Editorial

Märchen aus Heidelberg

Ein besonders einfallsreicher Märchenerzähler lieferte gestern eine neue Folge aus der beliebten Reihe "Und wenn sie nicht gestorben sind..." ab: Die Heidelberger Biotechnologie-Firma Lion Bioscience.

(16.08.2005) Alljährlich im Mai finden in Heidelberg die Märchentage statt. Die gehen so: Als Märchenfiguren (etwa als Aschenputtel) verkleidete Personen laufen durch Heidelberg, lassen sich von den Touristen fotografieren, und unterhalten junge Heidelberger und Besucher der Stadt. Wer's live erleben will, der informiere sich unter http://www.hd-fuehrungen-mit-flair.de.

Ja, Heidelberg hat in punkto "Märchen und Sagen" wirklich allerhand zu bieten. Gestern etwa, am 15. August, veröffentlichte gar der allerberühmteste Märchenerzähler der Stadt eine neue Geschichte, und die geht so: "LION Bioscience steht unmittelbar vor dem Break-even". Auf gut deutsch: Lion macht demnächst Gewinn, zum ersten Mal in der Unternehmenshistorie. Nachzulesen ist diese Geschichte unter http://www.lionbioscience.com/e5/e45342/e60675/e60856/index_eng.html.
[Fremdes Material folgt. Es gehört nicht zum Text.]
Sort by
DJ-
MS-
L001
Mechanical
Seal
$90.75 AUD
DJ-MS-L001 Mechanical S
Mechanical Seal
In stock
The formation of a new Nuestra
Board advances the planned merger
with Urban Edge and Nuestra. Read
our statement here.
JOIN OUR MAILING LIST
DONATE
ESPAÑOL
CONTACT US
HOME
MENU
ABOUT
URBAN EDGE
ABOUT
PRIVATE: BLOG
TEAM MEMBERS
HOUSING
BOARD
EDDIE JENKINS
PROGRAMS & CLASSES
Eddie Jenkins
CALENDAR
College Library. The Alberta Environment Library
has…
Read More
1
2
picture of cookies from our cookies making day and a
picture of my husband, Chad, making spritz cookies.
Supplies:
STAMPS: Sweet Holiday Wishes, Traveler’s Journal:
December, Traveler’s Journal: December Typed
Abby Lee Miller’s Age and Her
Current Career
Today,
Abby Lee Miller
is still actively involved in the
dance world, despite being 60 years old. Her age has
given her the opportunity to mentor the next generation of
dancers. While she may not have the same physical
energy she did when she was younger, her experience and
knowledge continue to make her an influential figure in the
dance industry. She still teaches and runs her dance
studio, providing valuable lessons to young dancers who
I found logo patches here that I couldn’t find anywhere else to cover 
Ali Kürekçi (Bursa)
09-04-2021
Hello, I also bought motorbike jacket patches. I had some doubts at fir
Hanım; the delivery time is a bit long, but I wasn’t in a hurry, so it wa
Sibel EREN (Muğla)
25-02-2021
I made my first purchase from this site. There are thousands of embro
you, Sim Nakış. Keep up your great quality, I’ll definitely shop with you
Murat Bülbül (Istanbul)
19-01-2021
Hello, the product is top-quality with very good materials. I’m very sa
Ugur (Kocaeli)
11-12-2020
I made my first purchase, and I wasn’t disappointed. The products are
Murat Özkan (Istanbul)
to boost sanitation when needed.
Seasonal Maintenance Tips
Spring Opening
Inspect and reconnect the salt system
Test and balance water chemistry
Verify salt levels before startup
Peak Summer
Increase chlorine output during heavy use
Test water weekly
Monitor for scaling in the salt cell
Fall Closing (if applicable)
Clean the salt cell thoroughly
Lion Bioscience? Zur Erinnerung: Das sind die Superbioinformatiker, denen gutgläubige Anleger am 11. August 2000 für 201 Millionen Euro Aktien abkauften. Einen glaubwürdigeren Märchenerzähler als Lion Bioscience hat Heidelberg niemals beherbergt. Fünf Jahre lang verbreitete man in der Waldhofer Straße 98 die Geschichte vom baldigen Break-even, von tollen Unternehmensgewinnen und von Software-Programmen, die die Welt erobern würden. Beispiele gefällig? Am 6.11.2002 etwa fantasierten die Heidelberger: "...the company continues to aim for break even in the fourth quarter of fiscal year 2003/2004". Ein Jahr später, am 5.11.2003, klang das so: "...to break even in the last quarter of the current fiscal year". Selbst am Neuen Markt gab's nur ganz wenige, die sich so tolle Erfolgsstories ausdenken konnten wie die smarten Firmenvorstände aus Heidelberg.
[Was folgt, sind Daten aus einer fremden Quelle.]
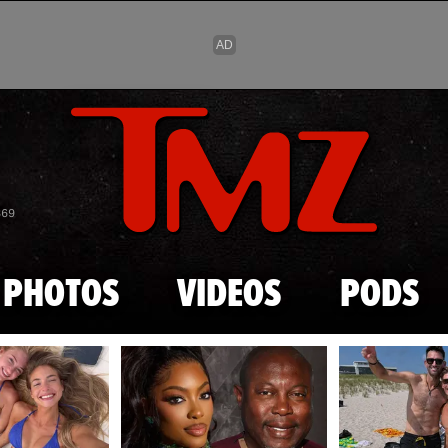
Skip to main content
869
PHOTOS
VIDEOS
PODS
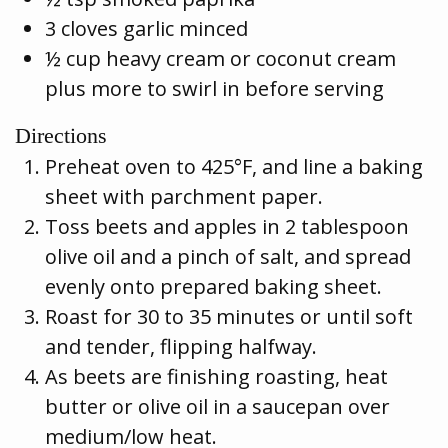
3 cloves garlic minced
½ cup heavy cream or coconut cream
plus more to swirl in before serving
Directions
Preheat oven to 425°F, and line a baking
sheet with parchment paper.
Toss beets and apples in 2 tablespoon
olive oil and a pinch of salt, and spread
evenly onto prepared baking sheet.
Roast for 30 to 35 minutes or until soft
and tender, flipping halfway.
As beets are finishing roasting, heat
butter or olive oil in a saucepan over
medium/low heat.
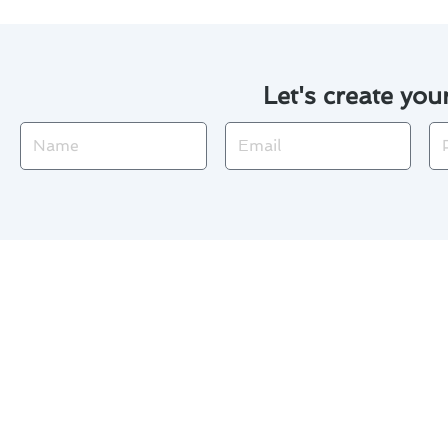
Let's create you
Name
Email
Ph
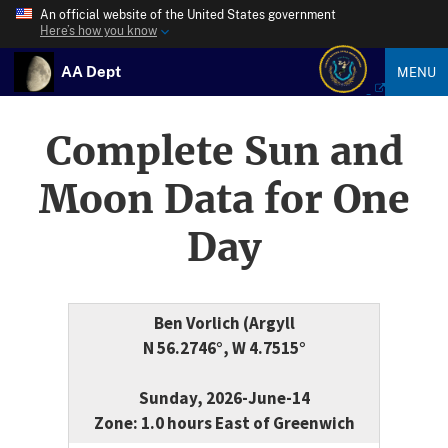
An official website of the United States government
Here’s how you know
AA Dept
MENU
Complete Sun and
Moon Data for One
Day
Ben Vorlich (Argyll
N 56.2746°, W 4.7515°
Sunday, 2026-June-14
Zone: 1.0 hours East of Greenwich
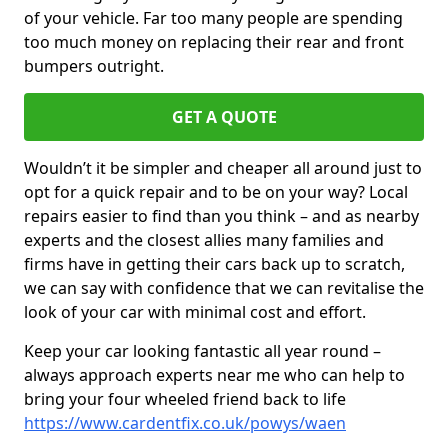
of your vehicle. Far too many people are spending
too much money on replacing their rear and front
bumpers outright.
GET A QUOTE
Wouldn’t it be simpler and cheaper all around just to
opt for a quick repair and to be on your way? Local
repairs easier to find than you think – and as nearby
experts and the closest allies many families and
firms have in getting their cars back up to scratch,
we can say with confidence that we can revitalise the
look of your car with minimal cost and effort.
Keep your car looking fantastic all year round –
always approach experts near me who can help to
bring your four wheeled friend back to life
https://www.cardentfix.co.uk/powys/waen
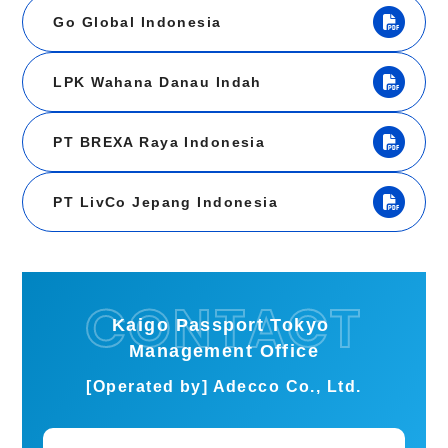
Go Global Indonesia
LPK Wahana Danau Indah
PT BREXA Raya Indonesia
PT LivCo Jepang Indonesia
Kaigo Passport Tokyo
Management Office
[Operated by] Adecco Co., Ltd.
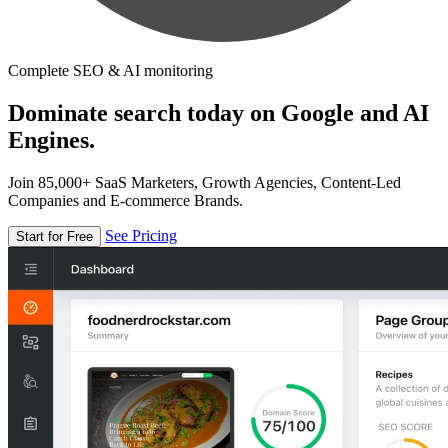
Complete SEO & AI monitoring
Dominate search today on Google and AI
Engines.
Join 85,000+ SaaS Marketers, Growth Agencies, Content-Led
Companies and E-commerce Brands.
See Pricing
Start for Free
Nur hämische Zungen fragen da nach dem Verbleib der 201 Millionen (also bitte, es sind doch noch mehr als 24 übrig!). Wieso die Aktien von fast 120 Euro im Jahr 2000 auf geradezu sensationelle 1,34 Euro (Schlusskurs am 15.08.2005) gefallen sind? Fragen Sie doch die Anleger, die haben die Dinger ja schließlich verkauft. Und warum sich 380 der einstmals über 450 Mitarbeiter neue Jobs suchen mussten (und die restlichen wohl größtenteils mit der Verwaltung des Dilemmas beschäftigt sind)? - Aber, aber, was sind Sie nur für ein Miesepeter! Das diente doch alles der Dings, äh, Optimierung und der, eh, eh, Effizienzsteigerung.
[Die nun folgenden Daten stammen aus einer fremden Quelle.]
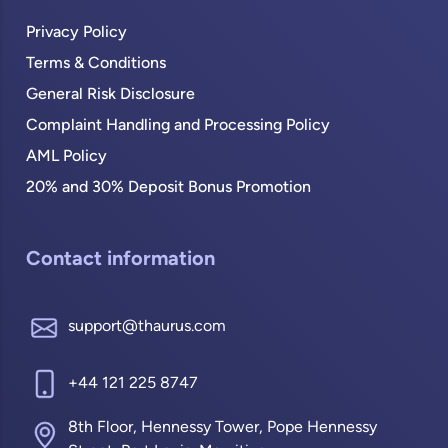
Privacy Policy
Terms & Conditions
General Risk Disclosure
Complaint Handling and Processing Policy
AML Policy
20% and 30% Deposit Bonus Promotion
Contact information
support@thaurus.com
+44 121 225 8747
8th Floor, Hennessy Tower, Pope Hennessy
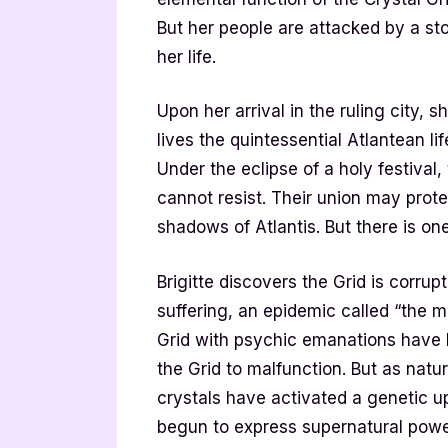
But her people are attacked by a st
her life.
Upon her arrival in the ruling city,
lives the quintessential Atlantean li
Under the eclipse of a holy festival,
cannot resist. Their union may prot
shadows of Atlantis. But there is on
Brigitte discovers the Grid is corru
suffering, an epidemic called “the m
Grid with psychic emanations have 
the Grid to malfunction. But as natu
crystals have activated a genetic 
begun to express supernatural powers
Nur eine Frage bleibt: Was bleibt, wenn - wie in der o.g. Pressemitteilung verschämt im vorletzten Absatz angekündigt - Lions gesamte Bioinformatik-Sparte erst mal verkauft worden ist? Was machen die begnadeten Biowissenschaftler von Lion Bioscience dann? Ein Märchenbuchgeschäft in der Kramergasse eröffnen? Historische Stadtführungen für arbeitslose Biotechnologen anbieten? Eine 24-Millionen-Euro-Riesenparty im alten Heidelberger Schloss schmeissen und danach gemeinschaftlich Harakiri begehen? Ein Büro für kompetente Effizienzsteigerung und effiziente Innovationskompetenz gründen?

Es bleibt höchst spannend am Neckar, speziell in der Waldhofer Straße 98. Wir sind schon arg gespannt auf die nächsten Märchen.